A US human rights group says former US president George W. Bush and three of his administration’s top officials should be investigated on criminal charges for authorizing the use of torture, RFE/RL reports.
In a new report, Human Rights Watch cites “overwhelming evidence” that Bush ordered the use of torture — including waterboarding and secret rendition — to be used on terrorism suspects from the earliest days after the terror attacks of 2001.
“The road to the violations … began within days of the Sept. 11, 2001 attacks by Al-Qaeda on New York and Washington, D.C, when the Bush administration began crafting a new set of policies, procedures, and practices for detainees captured in military and counterterrorism operations outside the United States,” the report says.
Titled “Getting Away With Torture: The Bush Administration and Mistreatment of Detainees,” the report also contains what the group says is evidence of illegal acts sanctioned by Vice President Dick Cheney, Defense Secretary Donald Rumsfeld, and CIA Director George Tenet.

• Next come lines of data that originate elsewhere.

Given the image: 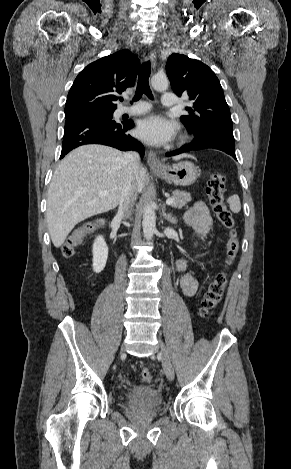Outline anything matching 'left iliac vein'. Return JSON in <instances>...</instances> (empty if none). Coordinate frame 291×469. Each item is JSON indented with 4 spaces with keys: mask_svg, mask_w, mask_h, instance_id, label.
Masks as SVG:
<instances>
[{
    "mask_svg": "<svg viewBox=\"0 0 291 469\" xmlns=\"http://www.w3.org/2000/svg\"><path fill=\"white\" fill-rule=\"evenodd\" d=\"M159 345H160V357L164 369V373L167 377L168 380L172 381L174 379V369L168 354V351L164 345V343L159 339Z\"/></svg>",
    "mask_w": 291,
    "mask_h": 469,
    "instance_id": "4c4485c4",
    "label": "left iliac vein"
}]
</instances>
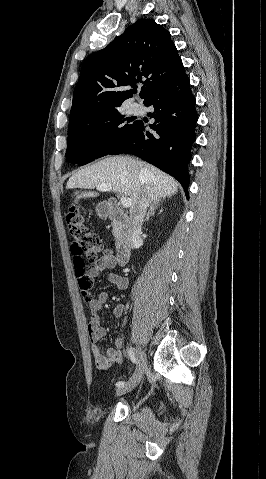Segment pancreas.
Segmentation results:
<instances>
[{
	"instance_id": "obj_1",
	"label": "pancreas",
	"mask_w": 266,
	"mask_h": 479,
	"mask_svg": "<svg viewBox=\"0 0 266 479\" xmlns=\"http://www.w3.org/2000/svg\"><path fill=\"white\" fill-rule=\"evenodd\" d=\"M113 234L116 240V247L119 248L121 245V235L120 233H116L115 231H113Z\"/></svg>"
}]
</instances>
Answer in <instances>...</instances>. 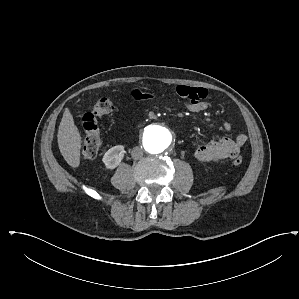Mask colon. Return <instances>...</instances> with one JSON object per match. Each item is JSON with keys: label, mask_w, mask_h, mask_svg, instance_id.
<instances>
[{"label": "colon", "mask_w": 299, "mask_h": 299, "mask_svg": "<svg viewBox=\"0 0 299 299\" xmlns=\"http://www.w3.org/2000/svg\"><path fill=\"white\" fill-rule=\"evenodd\" d=\"M114 103L108 97L97 100L90 112L82 116V126L84 130V140L82 146V158L86 161L95 159L102 146V138L97 118L110 114L114 111ZM233 164L239 166L243 162L240 155H236L232 160Z\"/></svg>", "instance_id": "5ec220e1"}]
</instances>
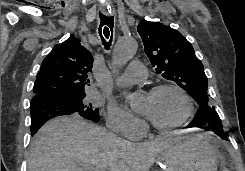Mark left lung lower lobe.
<instances>
[{"label":"left lung lower lobe","instance_id":"0a47b994","mask_svg":"<svg viewBox=\"0 0 245 171\" xmlns=\"http://www.w3.org/2000/svg\"><path fill=\"white\" fill-rule=\"evenodd\" d=\"M187 127H198L205 130H212L222 139L227 140V136L223 131L222 122L215 111V108L211 106L200 108L192 122L189 123Z\"/></svg>","mask_w":245,"mask_h":171}]
</instances>
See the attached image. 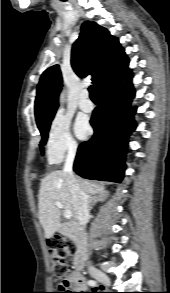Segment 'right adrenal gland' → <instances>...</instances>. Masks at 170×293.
<instances>
[{"label":"right adrenal gland","mask_w":170,"mask_h":293,"mask_svg":"<svg viewBox=\"0 0 170 293\" xmlns=\"http://www.w3.org/2000/svg\"><path fill=\"white\" fill-rule=\"evenodd\" d=\"M108 197V193L92 194L88 196L89 199V210L93 208V205L98 201H104Z\"/></svg>","instance_id":"2a0ac1e0"}]
</instances>
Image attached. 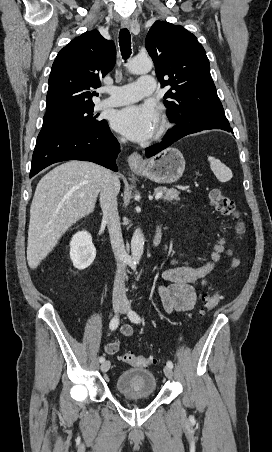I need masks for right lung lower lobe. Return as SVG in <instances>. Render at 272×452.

“The report makes very clear that, looking at the publicly available evidence, there is overwhelming evidence that senior Bush administration officials should be criminally investigated and potentially prosecuted for authorizing torture,” said Andrea Prasow, senior counsel in Human Rights Watch’s Terrorism and Counterterrorism Program.
The report accuses Bush of ordering the creation of the CIA’s secret program to kidnap and transport terrorism suspects to third countries where they underwent harsh interrogations.
Cheney is accused of being “the driving force behind the establishment of illegal detention policies and the formulation of legal justifications for those policies,” including torture. Ex-CIA Director George Tenet is said to have run the agency’s waterboarding and secret rendition programs.
The rights group says President Barack Obama has a legal duty to investigate acts of torture and other ill-treatment of detainees because the United States — along with more than 140 other countries — is a signatory to the UN Convention Against Torture.
Human Rights Watch is urging the Obama administration to pursue a criminal investigation against Bush and other former officials, but if that doesn’t happen – as it isn’t likely to – the group wants foreign governments to pursue their own cases.
Prasow says that under the Convention Against Torture’s principle of universal jurisdiction, any country can pass its own legal judgment. “That principle says torture is so egregious, such a horrendous crime that torturers need to be investigated and prosecuted wherever they are found. So if the U.S. doesn’t conduct an investigation, it’s the obligation of other countries that have signed the Torture Convention to do that.”